Why So Many Top Tech Companies Have Indian-Born CEOs, According to a Startup Veteran – Inc.

When Jack Dorsey announced he was stepping down as Twitter CEO and being replaced by the company’s CTO, Parag Agrawal, earlier this month, tech industry observers may have felt a sense of déjà vu. Dorsey is far from the first swashbuckling founder to be replaced with an apparently mild-mannered Indian-born engineer in recent years. 
First, in 2014, Satya Nadella took over from Bill Gates’s successor, Steve Ballmer, at Microsoft and immediately set about transforming the company’s legendarily competitive culture. Then, in 2015, Sundar Pichai took the helm at Google parent company Alphabet. Now Agrawal, another Indian engineer, is taking over for a charismatic but sometimes divisive founder. Indian executives are also leading slightly less high-profile tech companies like IBM and Adobe. 
This isn’t too shocking. Immigrants in general are hugely overrepresented in entrepreneurship, and India in particular provides a huge amount of engineering talent to American companies. But it still feels like Indians are doing especially well at ascending to the top of some of America’s biggest tech companies. Are there any other factors than simple demographics in play? 
According to Vivek Wadhwa, the answer is yes. Another Indian-born tech industry legend, Wadhwa founded two tech companies before pivoting to become an author, pundit, and academic. He now teaches at Harvard and Carnegie Mellon. In Fortune recently, Wadhwa offered three reasons he feels India is particularly good at producing CEO talent. 
In America, we like to moan and complain about how useless the government is (often for good reason), but Wadhwa points out that citizens of developing nations like India have it much worse when it comes to their governments. 

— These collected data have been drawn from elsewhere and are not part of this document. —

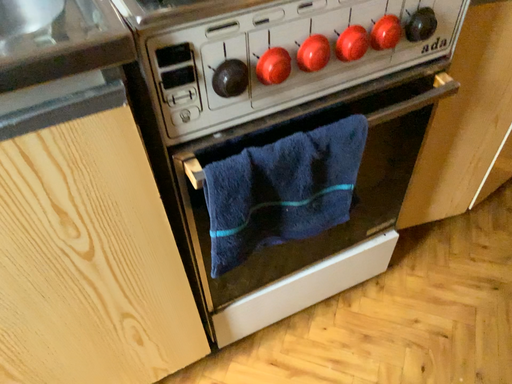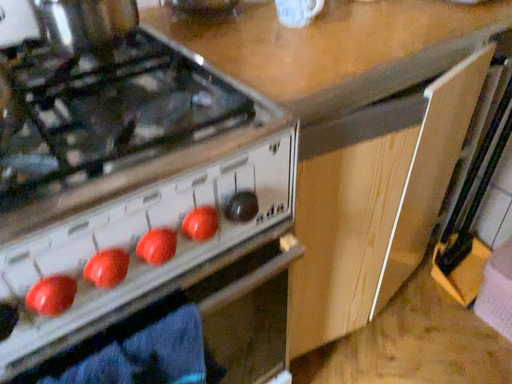 Question: Which way did the camera rotate in the video?

Choices:
 (A) rotated upward
 (B) rotated downward

Answer: (A) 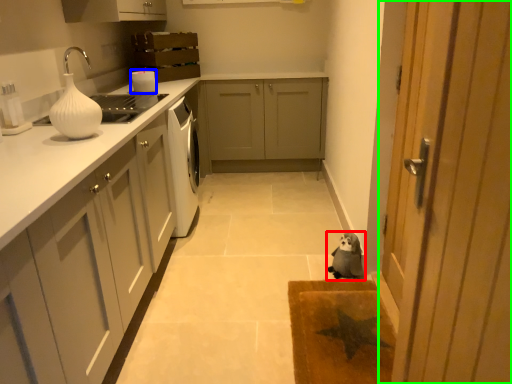 Question: Which object is positioned closest to dog (highlighted by a red box)? Select from appliance (highlighted by a blue box) and door (highlighted by a green box).

Choices:
 (A) appliance
 (B) door

Answer: (B) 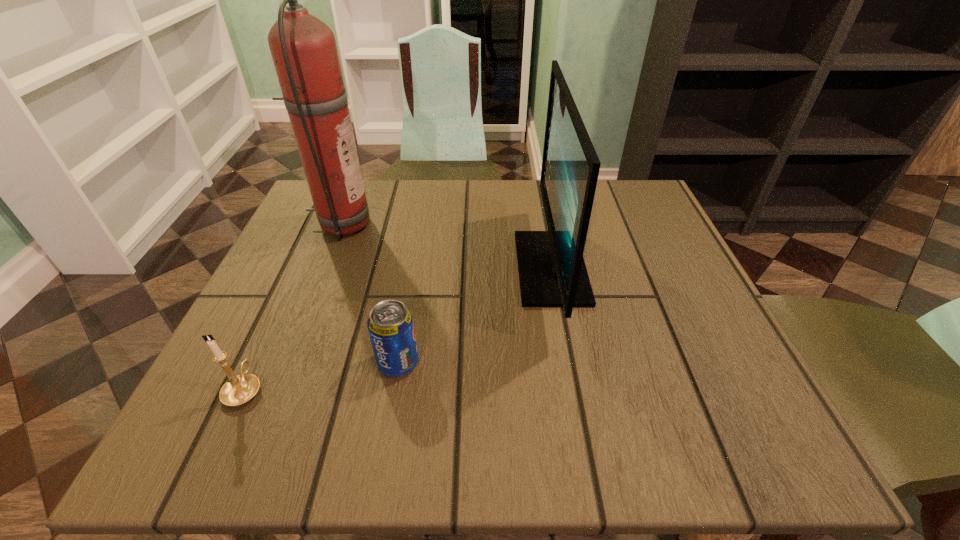 Locate an element on the screen. Image resolution: width=960 pixels, height=540 pixels. vacant space that satisfies the following two spatial constraints: 1. on the side of the tallest object with the label and nozzle; 2. on the right side of the soda is located at coordinates (285, 363).

Image resolution: width=960 pixels, height=540 pixels. Identify the location of vacant space that satisfies the following two spatial constraints: 1. on the side of the fire extinguisher with the label and nozzle; 2. on the left side of the third object from left to right. (285, 363). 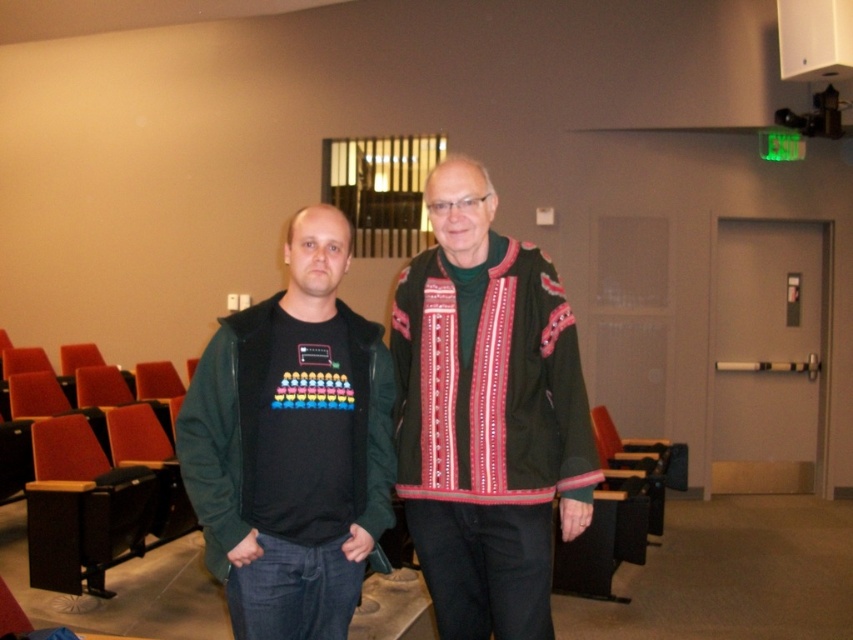 Question: Does dark green woolen sweater at center lie in front of green fleece vest at center?

Choices:
 (A) yes
 (B) no

Answer: (B)

Question: Is the position of dark green textured jacket at center less distant than that of green fleece vest at center?

Choices:
 (A) yes
 (B) no

Answer: (B)

Question: Which point is farther to the camera?

Choices:
 (A) dark green woolen sweater at center
 (B) dark green textured jacket at center
 (C) green fleece vest at center

Answer: (A)

Question: Is dark green woolen sweater at center above green fleece vest at center?

Choices:
 (A) yes
 (B) no

Answer: (A)

Question: Which point appears farthest from the camera in this image?

Choices:
 (A) (555, 360)
 (B) (463, 294)
 (C) (369, 497)

Answer: (B)

Question: Among these objects, which one is farthest from the camera?

Choices:
 (A) green fleece vest at center
 (B) dark green woolen sweater at center

Answer: (B) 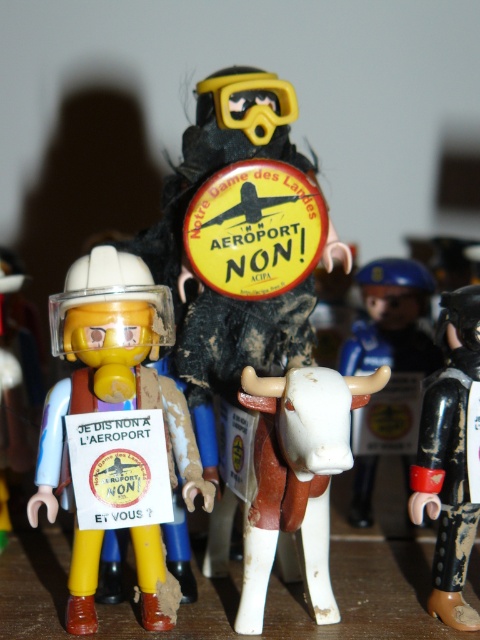 Question: Is the position of yellow matte helmet at center more distant than that of black matte figure at right?

Choices:
 (A) no
 (B) yes

Answer: (A)

Question: Which point appears closest to the camera in this image?

Choices:
 (A) (469, 372)
 (B) (115, 300)
 (C) (265, 92)

Answer: (B)

Question: Does black matte figure at right appear over white matte cow at right?

Choices:
 (A) no
 (B) yes

Answer: (A)

Question: Is yellow matte helmet at center thinner than yellow matte goggles at upper center?

Choices:
 (A) yes
 (B) no

Answer: (B)

Question: Which point is farther to the camera?

Choices:
 (A) yellow matte goggles at upper center
 (B) matte black figure at center

Answer: (B)

Question: Which object appears farthest from the camera in this image?

Choices:
 (A) white matte bull at center
 (B) white matte cow at right
 (C) black matte figure at right

Answer: (B)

“In a land of more than a billion people, most of whom are hampered by rampant corruption, weak infrastructure, and limited opportunities, it takes a lot to simply survive, let alone to get ahead. Indians learn to be resilient, battle endless obstacles, and make the most of what they have,” he writes. “In India, you learn to work around the problems that an unjust state and society create for you.”
All that means that, if you make it across the world and into the employment of a top tech company, you’ve almost certainly already developed extreme resilience and entrepreneurialism, both qualities that will set you up well to rise in that company. 
Indians are human and certainly subject to biases of their own, but Wadhwa points out that “there are six major religions in India, and the Indian constitution recognizes 22 regional languages. Every region in the country has its own customs and character, and people accept differences in attitudes and beliefs, especially in the context of business.” 
Experience of dealing with diverse backgrounds and mindsets comes baked in with being Indian. 
Ask any immigrant (including myself): Moving to a new country is humbling. You often don’t know the local customs or how to get things done, which means you are constantly confronted with your own limitations and mistakes. 
Plus, chances are excellent that the identity markers you used as shortcuts to present yourself at home will be largely meaningless in your new country. You can’t lean on your hometown, your favorite band, or being the buddy of so-and-so to express who you are or open doors for you. All you have is your own words and behavior to establish your character and trustworthiness. 
This process of overcoming these obstacles has a tendency to leave you more open-minded, less snobbish, and, if the initial difficulties don’t break you, better at recognizing your biases and limitations and growing from them. All of which are traits that serve a future CEO well. 
Is it only India that produces citizens rich in these qualities? Of course not. But combine these advantages with the sheer number of talented strivers coming out of a country of some 1.38 billion and it’s suddenly less surprising that so many of America’s marquee tech companies are led by Indian-born executives.